Hyperlinks with only a single character between the <a href...> and </a> tags are not followed and the associated page is not included when building the search information. Catalog pages which are paginated, for example, are not searched. Have to generate special index page which has more characters between the tags which allows the page to be spidered. --- Begin /etc/cron.daily/htdig (modified conffile) #!/bin/sh nice /etc/htdig/vnwgindex.pl nice /usr/bin/htdig -c /etc/htdig/vnwg.conf nice /usr/bin/htmerge -c /etc/htdig/vnwg.conf--- End /etc/cron.daily/htdig
Bug is probably a documentation error. Setting the minimum_word_length to 1 solved the problem.
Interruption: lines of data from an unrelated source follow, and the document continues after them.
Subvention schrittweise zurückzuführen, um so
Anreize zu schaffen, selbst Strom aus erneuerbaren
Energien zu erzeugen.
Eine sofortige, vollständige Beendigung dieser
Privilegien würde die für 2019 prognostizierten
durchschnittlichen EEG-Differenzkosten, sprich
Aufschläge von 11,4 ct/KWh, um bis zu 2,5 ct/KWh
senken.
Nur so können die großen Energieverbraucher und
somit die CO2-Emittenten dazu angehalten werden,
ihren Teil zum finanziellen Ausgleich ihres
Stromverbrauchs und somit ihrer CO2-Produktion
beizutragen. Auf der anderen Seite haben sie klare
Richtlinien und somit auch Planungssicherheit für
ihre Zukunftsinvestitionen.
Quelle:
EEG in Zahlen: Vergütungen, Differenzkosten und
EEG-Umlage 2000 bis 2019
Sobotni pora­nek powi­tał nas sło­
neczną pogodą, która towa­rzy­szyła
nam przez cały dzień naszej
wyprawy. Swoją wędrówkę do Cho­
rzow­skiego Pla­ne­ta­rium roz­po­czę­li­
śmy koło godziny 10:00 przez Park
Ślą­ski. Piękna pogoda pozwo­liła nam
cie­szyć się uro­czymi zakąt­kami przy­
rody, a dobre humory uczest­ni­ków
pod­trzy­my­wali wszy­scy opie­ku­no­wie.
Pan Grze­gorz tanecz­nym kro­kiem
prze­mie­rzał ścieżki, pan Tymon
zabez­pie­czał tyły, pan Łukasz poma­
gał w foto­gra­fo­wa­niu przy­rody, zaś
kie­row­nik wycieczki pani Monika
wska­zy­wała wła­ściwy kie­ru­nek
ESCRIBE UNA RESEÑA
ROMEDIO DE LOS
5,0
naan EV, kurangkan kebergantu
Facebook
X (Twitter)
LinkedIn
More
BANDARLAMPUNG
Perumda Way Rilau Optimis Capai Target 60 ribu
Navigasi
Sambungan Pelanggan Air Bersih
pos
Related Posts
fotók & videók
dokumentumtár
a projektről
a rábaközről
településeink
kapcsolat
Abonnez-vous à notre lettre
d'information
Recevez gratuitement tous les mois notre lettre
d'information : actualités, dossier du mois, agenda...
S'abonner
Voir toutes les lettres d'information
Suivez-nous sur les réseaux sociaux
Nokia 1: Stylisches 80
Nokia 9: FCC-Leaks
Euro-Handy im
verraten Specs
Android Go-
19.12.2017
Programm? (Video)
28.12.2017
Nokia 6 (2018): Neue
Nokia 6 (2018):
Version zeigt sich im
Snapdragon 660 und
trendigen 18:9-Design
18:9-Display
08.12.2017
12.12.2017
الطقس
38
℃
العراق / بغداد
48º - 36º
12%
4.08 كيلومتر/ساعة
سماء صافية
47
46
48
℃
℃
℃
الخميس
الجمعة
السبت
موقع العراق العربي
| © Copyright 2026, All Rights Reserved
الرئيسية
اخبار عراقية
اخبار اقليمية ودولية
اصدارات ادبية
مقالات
This is supposed to effect what goes into the index, but it also appears to be used to determine the minimum link length. You can downgrade the severity of the bug since there is a workaround.
Hi William, I agree with you that this is not a very proper way to handle the configuration option of minimum_word_length. I'll downgrade the bug to wishlist and have a look at it. Thank you anyway! Stijn.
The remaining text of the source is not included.